Algebra, that is the study of solving problems with equations, is never really exposed to view. There is a weak attempt in Course 3 mixed in with the introduction to deductive proof. There is also a brief discussion of logic that manages to make transitivity hard to understand. (Transitivity is this triad: if "p implies q" and "q implies r" are both true then "p implies r" is true.) The text avoids mathematical terms, such as "number field," "real numbers," "integers" or "complex numbers." The quadratic formula finally emerges in the middle of Course 3 soon after the difference of squares formula. The difference of squares formula is: x^2 - y^2 = (x-y)(x+y). This little gem is probably the single most valuable formula for scoring well on the SAT, GRE and American Math Competitions. It is also great for multiplying: for example, 103*97 = 100^2 - 3^2 = 9991 something that almost anyone can do without a calculator. At least it gets a mention in CPMP.

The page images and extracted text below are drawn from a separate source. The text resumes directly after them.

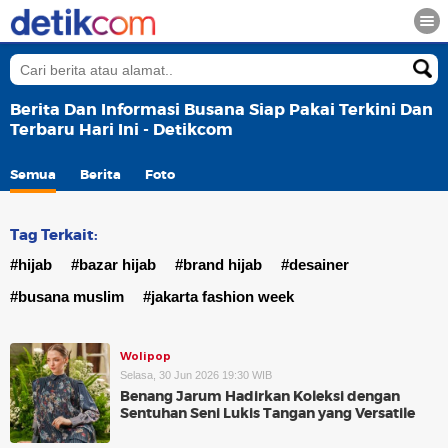
Berita Dan Informasi Busana Siap Pakai Terkini Dan
Terbaru Hari Ini - Detikcom
Semua
Berita
Foto
Tag Terkait:
#hijab
#bazar hijab
#brand hijab
#desainer
#busana muslim
#jakarta fashion week
Wolipop
Selasa, 30 Jun 2026 19:30 WIB
Benang Jarum Hadirkan Koleksi dengan
Sentuhan Seni Lukis Tangan yang Versatile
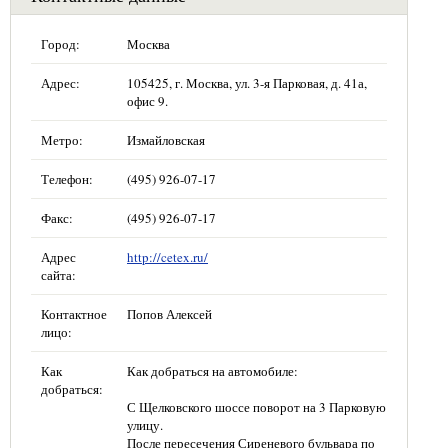
Город:
Москва
Адрес:
105425, г. Москва, ул. 3-я Парковая, д. 41а,
офис 9.
Метро:
Измайловская
Телефон:
(495) 926-07-17
Факс:
(495) 926-07-17
Адрес
http://cetex.ru/
сайта:
Контактное
Попов Алексей
лицо:
Как
Как добраться на автомобиле:
добраться:
С Щелковского шоссе поворот на 3 Парковую
улицу.
После пересечения Сиреневого бульвара по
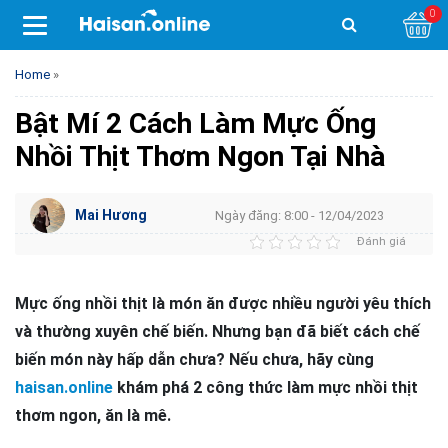
0
Home
»
Bật Mí 2 Cách Làm Mực Ống
Nhồi Thịt Thơm Ngon Tại Nhà
Mai Hương
Ngày đăng: 8:00 - 12/04/2023
Đánh giá
Mực ống nhồi thịt là món ăn được nhiều người yêu thích
và thường xuyên chế biến. Nhưng bạn đã biết cách chế
biến món này hấp dẫn chưa? Nếu chưa, hãy cùng
haisan.online
khám phá 2 công thức làm mực nhồi thịt
thơm ngon, ăn là mê.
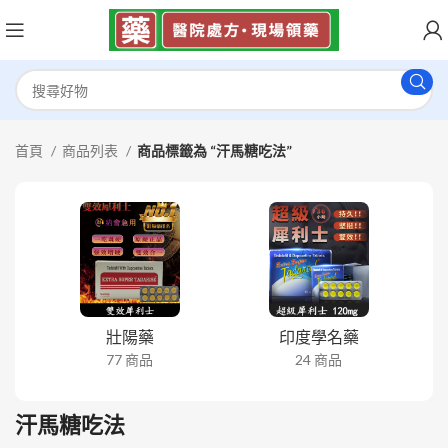
首頁
商品列表
商品標籤為 “汗馬糖吃法”
壯陽藥
印度學名藥
77 商品
24 商品
汗馬糖吃法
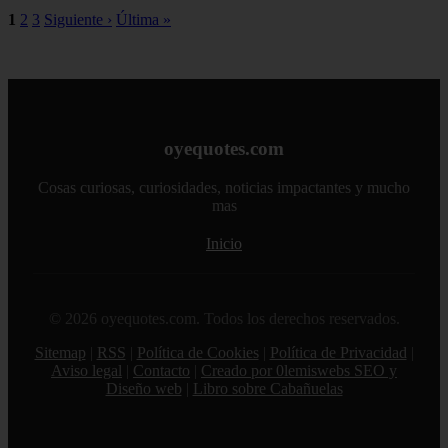
1
2
3
Siguiente ›
Última »
oyequotes.com
Cosas curiosas, curiosidades, noticias impactantes y mucho
mas
Inicio
© 2026 oyequotes.com. Todos los derechos reservados.
Sitemap
|
RSS
|
Política de Cookies
|
Política de Privacidad
|
Aviso legal
|
Contacto
|
Creado por 0lemiswebs SEO y
Diseño web
|
Libro sobre Cabañuelas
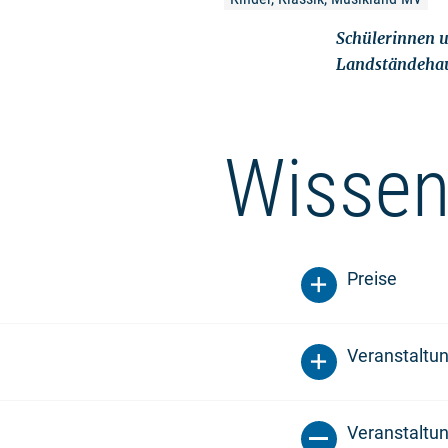
Schülerinnen u
Landständehau
Wissen
Preise
Veranstaltu
Veranstaltun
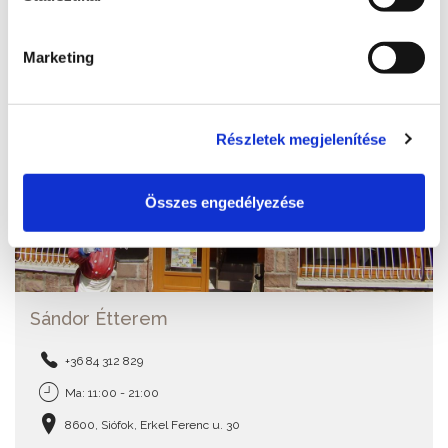
Marketing
Részletek megjelenítése
Összes engedélyezése
Sándor Étterem
+36 84 312 829
Ma: 11:00 - 21:00
8600, Siófok, Erkel Ferenc u. 30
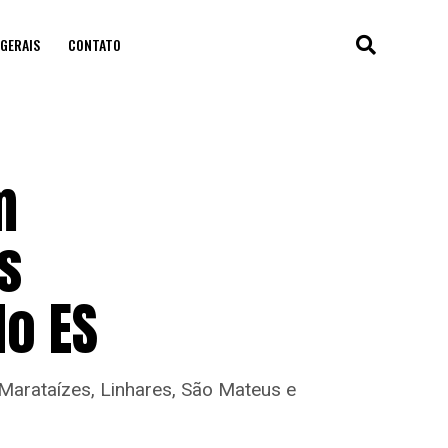
GERAIS
CONTATO
m
s
o ES
 Marataízes, Linhares, São Mateus e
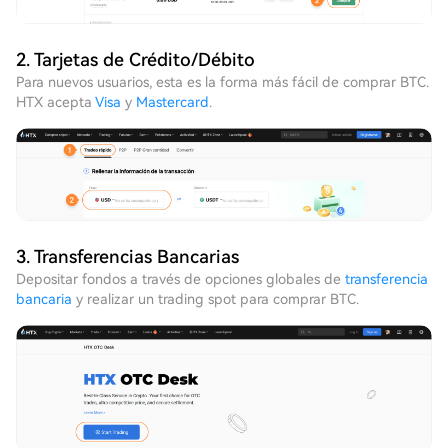
2. Tarjetas de Crédito/Débito
Para nuevos usuarios, esta es la forma más fácil de comprar BTC.
HTX acepta
Visa
y
Mastercard
.
3. Transferencias Bancarias
Depositar fondos a través de opciones globales de
transferencia
bancaria
y realizar un trading spot para comprar BTC.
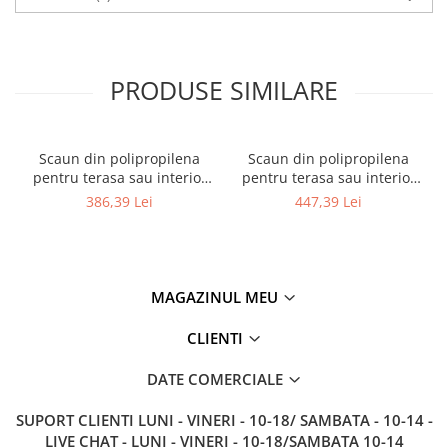
PRODUSE SIMILARE
Scaun din polipropilena
Scaun din polipropilena
pentru terasa sau interior
pentru terasa sau interior
JOY
JOY ARM
386,39 Lei
447,39 Lei
MAGAZINUL MEU
CLIENTI
DATE COMERCIALE
SUPORT CLIENTI
LUNI - VINERI - 10-18/ SAMBATA - 10-14 -
LIVE CHAT - LUNI - VINERI - 10-18/SAMBATA 10-14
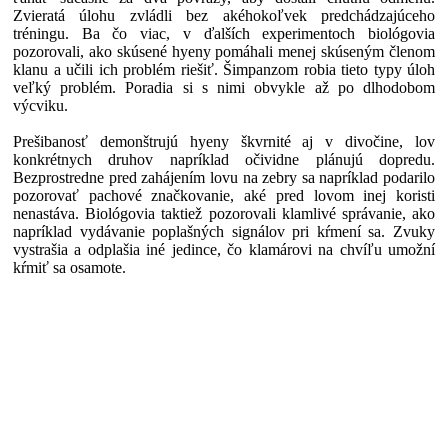
Zvieratá úlohu zvládli bez akéhokoľvek predchádzajúceho
tréningu. Ba čo viac, v ďalších experimentoch biológovia
pozorovali, ako skúsené hyeny pomáhali menej skúseným členom
klanu a učili ich problém riešiť. Šimpanzom robia tieto typy úloh
veľký problém. Poradia si s nimi obvykle až po dlhodobom
výcviku.
Prešibanosť demonštrujú hyeny škvrnité aj v divočine, lov
konkrétnych druhov napríklad očividne plánujú dopredu.
Bezprostredne pred zahájením lovu na zebry sa napríklad podarilo
pozorovať pachové značkovanie, aké pred lovom inej koristi
nenastáva. Biológovia taktiež pozorovali klamlivé správanie, ako
napríklad vydávanie poplašných signálov pri kŕmení sa. Zvuky
vystrašia a odplašia iné jedince, čo klamárovi na chvíľu umožní
kŕmiť sa osamote.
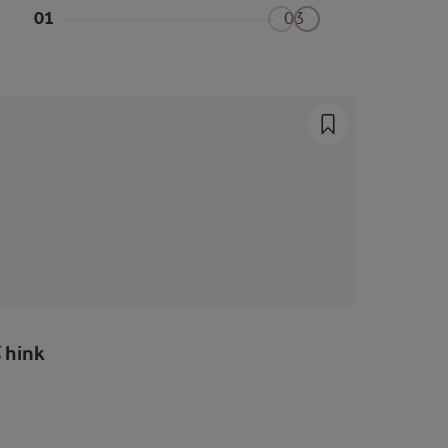
01
03
% hink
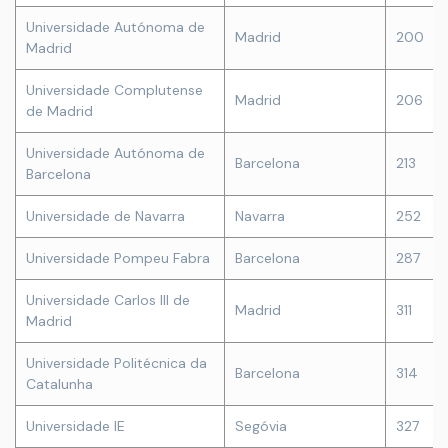
Universidade Autónoma de
Madrid
200
Madrid
Universidade Complutense
Madrid
206
de Madrid
Universidade Autónoma de
Barcelona
213
Barcelona
Universidade de Navarra
Navarra
252
Universidade Pompeu Fabra
Barcelona
287
Universidade Carlos III de
Madrid
311
Madrid
Universidade Politécnica da
Barcelona
314
Catalunha
Universidade IE
Segóvia
327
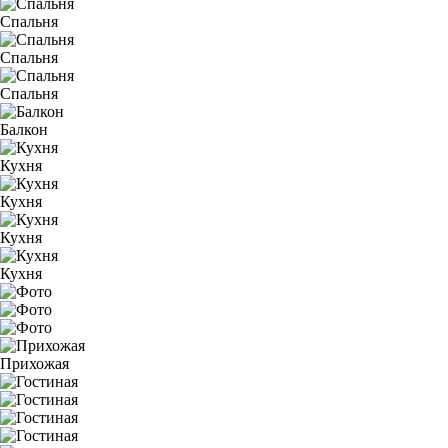
Спальня
Спальня
Спальня
Балкон
Кухня
Кухня
Кухня
Кухня
Прихожая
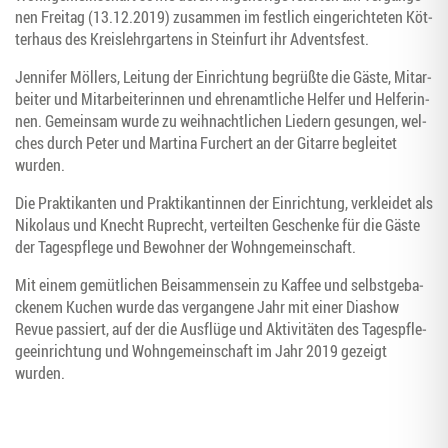
nen Frei­tag (13.12.2019) zusam­men im fest­lich ein­ge­rich­te­ten Köt­
ter­haus des Kreis­lehr­gar­tens in Stein­furt ihr Adventsfest.
Jen­ni­fer Möl­lers, Lei­tung der Ein­rich­tung begrüß­te die Gäs­te, Mit­ar­
bei­ter und Mit­ar­bei­te­rin­nen und ehren­amt­li­che Hel­fer und Hel­fe­rin­
nen. Gemein­sam wur­de zu weih­nacht­li­chen Lie­dern gesun­gen, wel­
ches durch Peter und Mar­ti­na Furchert an der Gitar­re beglei­tet
wurden.
Die Prak­ti­kan­ten und Prak­ti­kan­tin­nen der Ein­rich­tung, ver­klei­det als
Niko­laus und Knecht Ruprecht, ver­teil­ten Geschen­ke für die Gäs­te
der Tages­pfle­ge und Bewoh­ner der Wohngemeinschaft.
Mit einem gemüt­li­chen Bei­sam­men­sein zu Kaf­fee und selbst­ge­ba­
cke­nem Kuchen wur­de das ver­gan­ge­ne Jahr mit einer Dia­show
Revue pas­siert, auf der die Aus­flü­ge und Akti­vi­tä­ten des Tages­pfle­
ge­ein­rich­tung und Wohn­ge­mein­schaft im Jahr 2019 gezeigt
wurden.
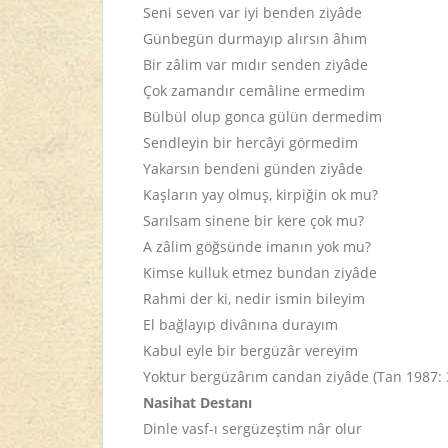
Seni seven var iyi benden ziyâde
Günbegün durmayıp alırsın âhım
Bir zâlim var mıdır senden ziyâde
Çok zamandır cemâline ermedim
Bülbül olup gonca gülün dermedim
Sendleyin bir hercâyi görmedim
Yakarsın bendeni günden ziyâde
Kaşların yay olmuş, kirpiğin ok mu?
Sarılsam sinene bir kere çok mu?
A zâlim göğsünde imanın yok mu?
Kimse kulluk etmez bundan ziyâde
Rahmi der ki, nedir ismin bileyim
El bağlayıp divânına durayım
Kabul eyle bir bergüzâr vereyim
Yoktur bergüzârım candan ziyâde (Tan 1987: 
Nasihat Destanı
Dinle vasf-ı sergüzeştim nâr olur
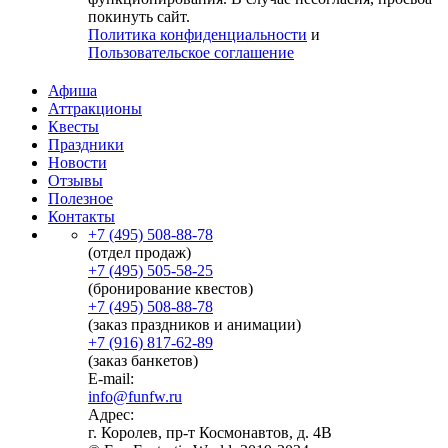
покинуть сайт.
Политика конфиденциальности
и
Пользовательское соглашение
Афиша
Аттракционы
Квесты
Праздники
Новости
Отзывы
Полезное
Контакты
+7 (495) 508-88-78
(отдел продаж)
+7 (495) 505-58-25
(бронирование квестов)
+7 (495) 508-88-78
(заказ праздников и анимации)
+7 (916) 817-62-89
(заказ банкетов)
E-mail:
info@funfw.ru
Адрес:
г. Королев, пр-т Космонавтов, д. 4В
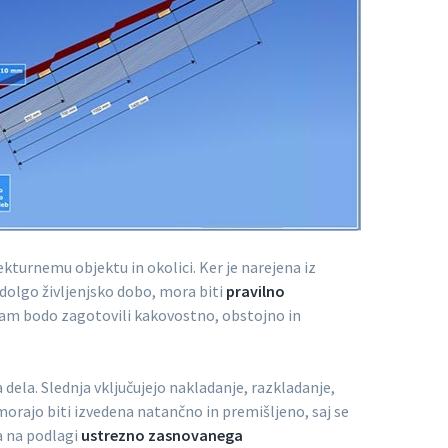
tekturnemu objektu in okolici. Ker je narejena iz
a dolgo življenjsko dobo, mora biti
pravilno
 vam bodo zagotovili kakovostno, obstojno in
 dela. Slednja vključujejo nakladanje, razkladanje,
morajo biti izvedena natančno in premišljeno, saj se
a na podlagi
ustrezno zasnovanega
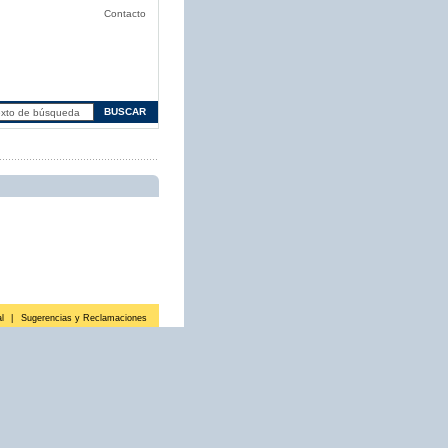
Contacto
l
|
Sugerencias y Reclamaciones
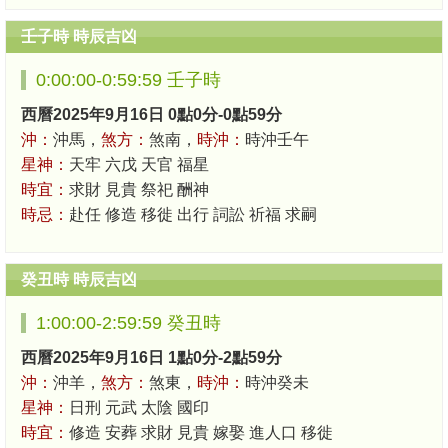
壬子時 時辰吉凶
0:00:00-0:59:59 壬子時
西曆2025年9月16日 0點0分-0點59分
沖：
沖馬，
煞方：
煞南，
時沖：
時沖壬午
星神：
天牢 六戊 天官 福星
時宜：
求財 見貴 祭祀 酬神
時忌：
赴任 修造 移徙 出行 詞訟 祈福 求嗣
癸丑時 時辰吉凶
1:00:00-2:59:59 癸丑時
西曆2025年9月16日 1點0分-2點59分
沖：
沖羊，
煞方：
煞東，
時沖：
時沖癸未
星神：
日刑 元武 太陰 國印
時宜：
修造 安葬 求財 見貴 嫁娶 進人口 移徙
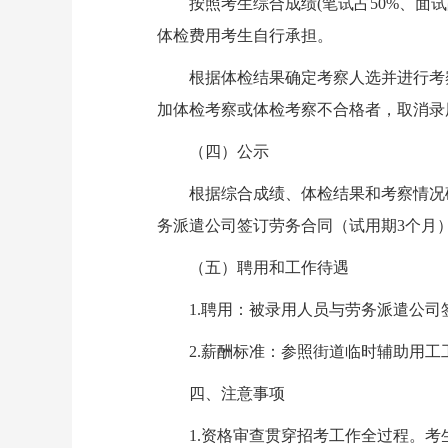
按照考生综合成绩(笔试占50%、面试
体检费用考生自行承担。
根据体检结果确定考察人选并进行考察
加体检考察或体检考察不合格者，取消录
（四）公示
根据综合成绩、体检结果和考察情况确
务派遣公司签订劳务合同（试用期3个月
（五）聘用和工作待遇
1.聘用：被录用人员与劳务派遣公司
2.薪酬标准：参照街道临时辅助用工
四、注意事项
1.资格审查贯穿招考工作全过程。考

Trigonometry (followed by geometry) is bungled. The usual trig functions are mentioned briefly in the second course. When Course 3, Unit 1 (presumably in September) introduces the trig functions on page 28, the sine, cosine or tangent of an angle are not defined in the student text. I never found a definition of the trig functions other than in the teacher's guide for Course 3. This introduction jumps to discussing the Law of Sines and the Law of Cosines without examing the most basic properties of trig functions, some of which are scattered through the textbook. Similar triangles (the basis of trigonometry) come in nearly 5 months later.

Perhaps the strongest year is Course 4, still in development as of May 1999. The first half of Course 4 includes a number of useful topics that are presented in a reasonably decent fashion, as long as you can tolerate a complete lack of defined mathematical terminology and several material errors in the physics discussions. The errors may be corrected in the final version, so these may not be important. However, the mathematical definitions are again hidden or omitted by intent.

There is a great deal of statistical data at the Core Plus Mathematics Project which they claim supports the effectiveness of the program. This material is not compelling above the level associated with the placebo effect in pharmaceuticals. Certainly CPMP can be taught by a motivated teacher who will supplement the material appropriately. CPMP may have a valid use in locations where teachers need a great deal of support. The teacher's guides are quite detailed. If I liked the approach and presentation of the math, I would love these teacher's guides. However, a student cannot learn math from these books without a teacher. Just one day's absence can result in a gap that even a talented student has no way to patch without an outside meeting with the teacher.